While there are a limited number of studies investigating yoga for recovery from alcohol and drug abuse, the evidence available does show promise. For example, in one study published in the Journal of Affective Disorders (2006) participants who had undergone alcohol detox and then a yoga intervention for a fortnight benefited from improved mood during this early period of abstinence, as well as reduced levels of the stress hormone cortisol. Similarly, research recorded in the journal Nursing Research (2013) highlighted that a six month yoga course alongside a heroin withdrawal program improved mood and quality of life, which were generally low among the women at the start of the study. These changes can enhance the success of treatment, as according to the Mayo Clinic depression and anxiety are risk factors for substance abuse, which can make it harder to quit and stay abstinent. However, even if people are not suffering from clinical depression or anxiety, but are under particular stress at work, home or in another aspect of their life, this can also make them more vulnerable to substance misuse, which offers a temporary escape. Thankfully, the stress relieving benefits of yoga are widely known, with the Cleveland Clinic discussing that yoga is particularly beneficial as you can put your yogic breathing and poses into practice when you feel your stress levels rising.

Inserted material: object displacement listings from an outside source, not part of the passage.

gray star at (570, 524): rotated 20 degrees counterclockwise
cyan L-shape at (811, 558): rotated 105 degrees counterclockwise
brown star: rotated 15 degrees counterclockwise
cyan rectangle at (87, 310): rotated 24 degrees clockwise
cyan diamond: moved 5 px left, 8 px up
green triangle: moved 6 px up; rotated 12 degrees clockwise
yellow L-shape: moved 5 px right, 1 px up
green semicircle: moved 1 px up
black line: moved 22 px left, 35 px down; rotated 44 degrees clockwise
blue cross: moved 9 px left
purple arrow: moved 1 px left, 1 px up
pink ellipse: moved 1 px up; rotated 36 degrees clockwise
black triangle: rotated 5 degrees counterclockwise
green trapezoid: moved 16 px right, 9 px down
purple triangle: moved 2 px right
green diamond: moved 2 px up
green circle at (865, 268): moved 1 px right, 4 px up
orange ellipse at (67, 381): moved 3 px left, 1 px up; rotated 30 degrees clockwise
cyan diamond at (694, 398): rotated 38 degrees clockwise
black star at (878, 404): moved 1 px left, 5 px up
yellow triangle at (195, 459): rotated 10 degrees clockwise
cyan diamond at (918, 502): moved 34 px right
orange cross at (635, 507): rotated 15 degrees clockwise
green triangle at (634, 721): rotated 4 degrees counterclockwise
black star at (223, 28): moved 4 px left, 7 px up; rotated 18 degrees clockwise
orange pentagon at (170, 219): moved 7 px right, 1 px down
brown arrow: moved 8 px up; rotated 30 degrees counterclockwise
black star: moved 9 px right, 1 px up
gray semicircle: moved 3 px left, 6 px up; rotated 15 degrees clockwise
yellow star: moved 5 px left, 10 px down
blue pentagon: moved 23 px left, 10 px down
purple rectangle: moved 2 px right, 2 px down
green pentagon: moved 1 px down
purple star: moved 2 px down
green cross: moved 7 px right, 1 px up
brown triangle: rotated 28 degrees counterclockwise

Other ways in which yoga can help

While yoga can relieve both low mood and stress, there are also likely other mechanisms at play when used in addiction recovery. An article reported in Substance Abuse (2009) highlighted the importance of mindfulness for dealing with unpleasant thoughts, which may help to reduce the likelihood that people will turn to destructive habits and may also help to reduce cravings. However, yoga may help in other ways too. For instance, yoga offers a positive activity to take part in, serving as a helpful distraction and an easy way to fill a gap in your time, both occasions when you might otherwise be tempted to resume your substance of choice. Yoga also provides the opportunity to meet other people through classes, with positive social interaction and support known to enhance the success of recovery, particularly as forming new friendships encourages you to leave unhelpful relationships behind that might otherwise hinder your progress.